[Pywikipedia-l] [ pywikipediabot-Bugs-1871586 ] interwiki crashes with: regular expression code size limit e
SourceForge.net
noreply at sourceforge.net
Wed Jan 16 08:31:49 UTC 2008
Bugs item #1871586, was opened at 2008-01-14 23:26
Message generated for change (Comment added) made by cosoleto
You can respond by visiting:
https://sourceforge.net/tracker/?func=detail&atid=603138&aid=1871586&group_id=93107
Please note that this message will contain a full copy of the comment thread,
including the initial issue submission, for this request,
not just the latest update.
Category: None
Group: None
>Status: Closed
>Resolution: Fixed
Priority: 5
Private: No
Submitted By: Nobody/Anonymous (nobody)
Assigned to: Nobody/Anonymous (nobody)
Summary: interwiki crashes with: regular expression code size limit e
Initial Comment:
bot crashes with: regular expression code size limit exceeded error on many pages
Error report:
Updating links on page [[pl:10,000 Maniacs]].
No changes needed
Getting 37 pages from wikipedia:ru...
Dump pl (wikipedia) saved
Traceback (most recent call last):
File "C:\dw\pywikipedia\interwiki.py", line 1606, in <module>
bot.run()
File "C:\dw\pywikipedia\interwiki.py", line 1381, in run
self.queryStep()
File "C:\dw\pywikipedia\interwiki.py", line 1355, in queryStep
self.oneQuery()
File "C:\dw\pywikipedia\interwiki.py", line 1351, in oneQuery
subject.workDone(self)
File "C:\dw\pywikipedia\interwiki.py", line 724, in workDone
elif page.isEmpty() and not page.isCategory():
File "C:\dw\pywikipedia\wikipedia.py", line 860, in isEmpty
txt = removeLanguageLinks(txt)
File "C:\dw\pywikipedia\wikipedia.py", line 3054, in removeLanguageLinks
% languageR, re.IGNORECASE)
File "C:\Python25\lib\re.py", line 180, in compile
return _compile(pattern, flags)
File "C:\Python25\lib\re.py", line 231, in _compile
p = sre_compile.compile(pattern, flags)
File "C:\Python25\lib\sre_compile.py", line 530, in compile
groupindex, indexgroup
OverflowError: regular expression code size limit exceeded
----------------------------------------------------------------------
>Comment By: Francesco Cosoleto (cosoleto)
Date: 2008-01-16 09:31
Message:
Logged In: YES
user_id=181280
Originator: NO
Fixed in r4896.
----------------------------------------------------------------------
Comment By: Francesco Cosoleto (cosoleto)
Date: 2008-01-16 09:10
Message:
Logged In: YES
user_id=181280
Originator: NO
This bug is related to removeLanguageLinks function in wikipedia module:
languageR variable increase his length for each call until produce a
overflow error in re module.
----------------------------------------------------------------------
Comment By: André Malafaya Baptista (malafaya)
Date: 2008-01-15 23:19
Message:
Logged In: YES
user_id=1037345
Originator: NO
yep, so can I just now :(
----------------------------------------------------------------------
Comment By: masti (mstmst)
Date: 2008-01-15 23:09
Message:
Logged In: YES
user_id=1974561
Originator: NO
updated to r4894
unfortunately I can still reproduce same error.

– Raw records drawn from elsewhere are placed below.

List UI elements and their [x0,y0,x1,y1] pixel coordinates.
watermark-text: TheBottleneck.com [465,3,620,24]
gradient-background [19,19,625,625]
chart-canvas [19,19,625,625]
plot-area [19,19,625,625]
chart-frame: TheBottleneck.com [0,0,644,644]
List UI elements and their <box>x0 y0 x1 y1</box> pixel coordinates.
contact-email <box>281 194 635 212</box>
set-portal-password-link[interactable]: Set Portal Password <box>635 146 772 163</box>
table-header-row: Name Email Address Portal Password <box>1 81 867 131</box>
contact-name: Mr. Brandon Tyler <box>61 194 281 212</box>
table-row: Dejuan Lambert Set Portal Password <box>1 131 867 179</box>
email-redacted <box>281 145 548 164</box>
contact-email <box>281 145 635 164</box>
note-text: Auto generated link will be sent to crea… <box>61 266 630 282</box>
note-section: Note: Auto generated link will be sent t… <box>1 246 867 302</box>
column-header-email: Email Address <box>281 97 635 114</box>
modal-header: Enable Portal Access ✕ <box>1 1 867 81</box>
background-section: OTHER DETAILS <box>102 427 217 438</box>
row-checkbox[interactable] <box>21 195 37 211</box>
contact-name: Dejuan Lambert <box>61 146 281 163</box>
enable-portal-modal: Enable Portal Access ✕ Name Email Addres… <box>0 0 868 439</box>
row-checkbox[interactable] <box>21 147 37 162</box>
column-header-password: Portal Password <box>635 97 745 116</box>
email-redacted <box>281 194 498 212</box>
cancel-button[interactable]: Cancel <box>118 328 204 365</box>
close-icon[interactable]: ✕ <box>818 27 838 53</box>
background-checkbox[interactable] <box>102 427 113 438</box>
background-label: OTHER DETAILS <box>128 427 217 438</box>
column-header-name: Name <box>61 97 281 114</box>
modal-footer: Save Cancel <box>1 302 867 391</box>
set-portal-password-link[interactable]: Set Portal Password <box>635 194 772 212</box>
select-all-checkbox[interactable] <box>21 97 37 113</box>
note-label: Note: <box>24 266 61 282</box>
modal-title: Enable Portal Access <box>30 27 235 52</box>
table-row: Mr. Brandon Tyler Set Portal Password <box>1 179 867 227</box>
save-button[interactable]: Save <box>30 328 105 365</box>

----------------------------------------------------------------------
Comment By: André Malafaya Baptista (malafaya)
Date: 2008-01-15 22:56
Message:
Logged In: YES
user_id=1037345
Originator: NO
In fact, it was line 2836.
I just commited those changes to SVN (r4894).
This bug should be considered fixed if it does not re-occur.
----------------------------------------------------------------------
Comment By: André Malafaya Baptista (malafaya)
Date: 2008-01-15 22:44
Message:
Logged In: YES
user_id=1037345
Originator: NO
As of r4893, I believe changing wikipedia.py line 2810 to:
'source': re.compile(r'(?is)<source>.*?</source>'),
would solve the problem.
There was an unclosed '<' after 'source'.
I'm not absolutely sure about this as testing this problem doesn't seem
easy. It also occurred to me but I can't precise under which conditions.
----------------------------------------------------------------------
Comment By: masti (mstmst)
Date: 2008-01-15 20:02
Message:
Logged In: YES
user_id=1974561
Originator: NO
It looks that the error only occurs when interwiki is run with -autonomous
switch. For example runnig this command in pl.wiki:
interwiki.py -start:100BASE-FX -autonomous
casues bot to run thru multiple pages giving in the end following error:
[[100 dni Napoleona]]: [[ja:????]] gives new interwiki [[he:m'h hymym]]
[[101 (liczba)]]: [[ja:101]] gives new interwiki [[ms:101 (nombor)]]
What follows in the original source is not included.